§ Source data:
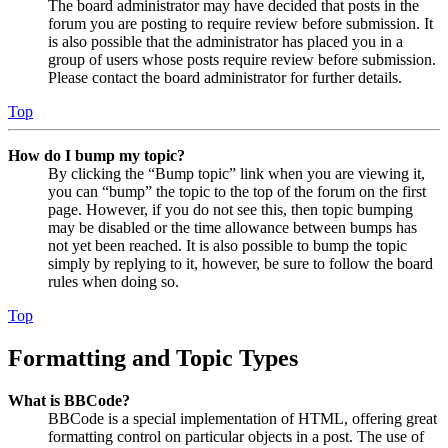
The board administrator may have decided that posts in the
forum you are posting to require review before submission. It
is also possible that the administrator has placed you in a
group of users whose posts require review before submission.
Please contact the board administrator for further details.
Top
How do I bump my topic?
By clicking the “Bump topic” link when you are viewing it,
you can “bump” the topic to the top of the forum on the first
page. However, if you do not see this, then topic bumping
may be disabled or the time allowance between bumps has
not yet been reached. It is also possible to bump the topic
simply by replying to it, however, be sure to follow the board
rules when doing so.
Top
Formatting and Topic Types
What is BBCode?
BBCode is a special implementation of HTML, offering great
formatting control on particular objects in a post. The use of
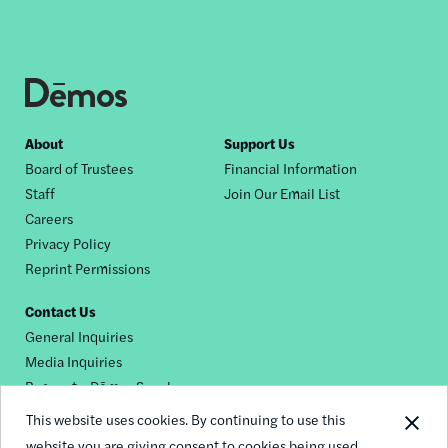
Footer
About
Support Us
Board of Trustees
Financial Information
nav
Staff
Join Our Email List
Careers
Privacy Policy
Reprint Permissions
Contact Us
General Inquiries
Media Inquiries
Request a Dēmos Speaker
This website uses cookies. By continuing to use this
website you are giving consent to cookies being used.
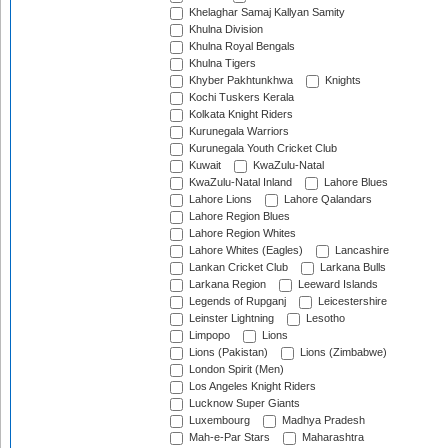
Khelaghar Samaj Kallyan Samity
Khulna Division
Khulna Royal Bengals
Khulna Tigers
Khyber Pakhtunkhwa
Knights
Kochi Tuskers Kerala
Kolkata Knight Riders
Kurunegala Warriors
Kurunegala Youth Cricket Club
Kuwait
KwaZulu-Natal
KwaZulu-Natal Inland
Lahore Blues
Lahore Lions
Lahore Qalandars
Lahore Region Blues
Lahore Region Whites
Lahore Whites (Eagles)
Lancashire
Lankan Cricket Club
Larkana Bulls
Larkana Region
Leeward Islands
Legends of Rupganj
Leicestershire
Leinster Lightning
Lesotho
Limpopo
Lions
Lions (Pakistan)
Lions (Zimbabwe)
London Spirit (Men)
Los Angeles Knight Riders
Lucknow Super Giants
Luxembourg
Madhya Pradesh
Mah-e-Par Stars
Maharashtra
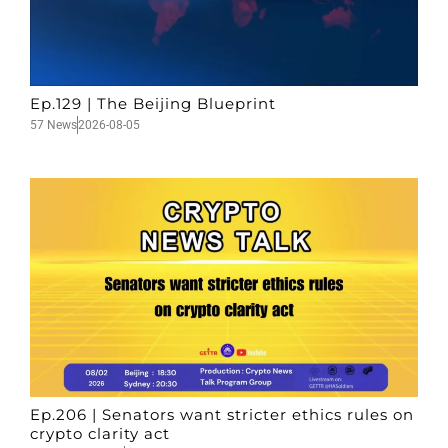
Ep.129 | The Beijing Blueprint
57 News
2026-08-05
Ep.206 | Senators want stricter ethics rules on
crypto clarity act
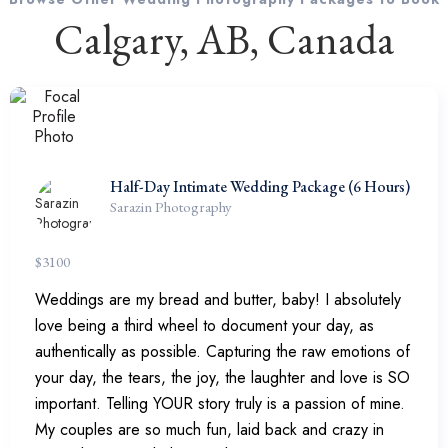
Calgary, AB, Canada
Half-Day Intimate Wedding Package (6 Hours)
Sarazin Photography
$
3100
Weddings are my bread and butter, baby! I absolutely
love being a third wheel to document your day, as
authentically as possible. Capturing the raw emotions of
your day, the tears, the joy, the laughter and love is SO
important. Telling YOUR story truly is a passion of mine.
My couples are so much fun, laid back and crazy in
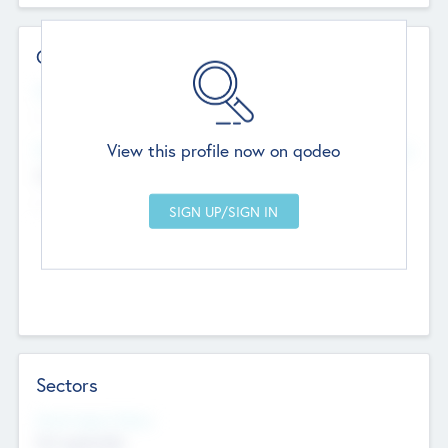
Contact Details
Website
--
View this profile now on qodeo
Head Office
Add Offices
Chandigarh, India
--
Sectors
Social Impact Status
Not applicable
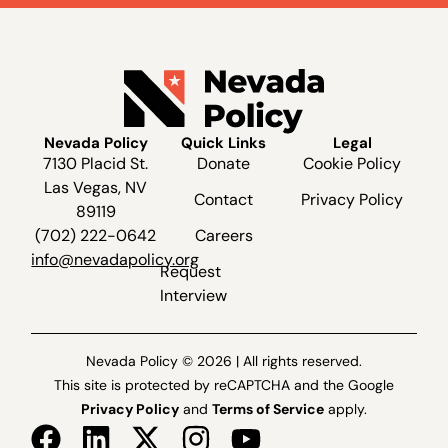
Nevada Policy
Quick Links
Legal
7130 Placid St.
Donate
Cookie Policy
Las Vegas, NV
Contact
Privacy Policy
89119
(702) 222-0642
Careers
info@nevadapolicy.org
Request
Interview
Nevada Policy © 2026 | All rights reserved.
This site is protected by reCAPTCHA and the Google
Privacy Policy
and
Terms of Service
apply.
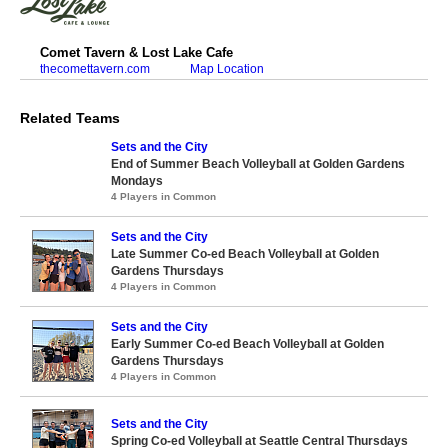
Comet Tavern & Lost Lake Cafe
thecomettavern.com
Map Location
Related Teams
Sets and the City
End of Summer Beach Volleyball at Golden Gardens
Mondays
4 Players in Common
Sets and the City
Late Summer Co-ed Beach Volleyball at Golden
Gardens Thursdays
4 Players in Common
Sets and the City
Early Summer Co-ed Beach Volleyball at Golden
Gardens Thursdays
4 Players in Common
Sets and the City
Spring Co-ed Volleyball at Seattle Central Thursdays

§ What the task asks: Please give again the lines above between the line holding "By clicking the" and the line holding "BBCode is a", inclusive, exactly as they are and with nothing added.

§ Solution for this problem:
By clicking the “Bump topic” link when you are viewing it,
you can “bump” the topic to the top of the forum on the first
page. However, if you do not see this, then topic bumping
may be disabled or the time allowance between bumps has
not yet been reached. It is also possible to bump the topic
simply by replying to it, however, be sure to follow the board
rules when doing so.
Top
Formatting and Topic Types
What is BBCode?
BBCode is a special implementation of HTML, offering great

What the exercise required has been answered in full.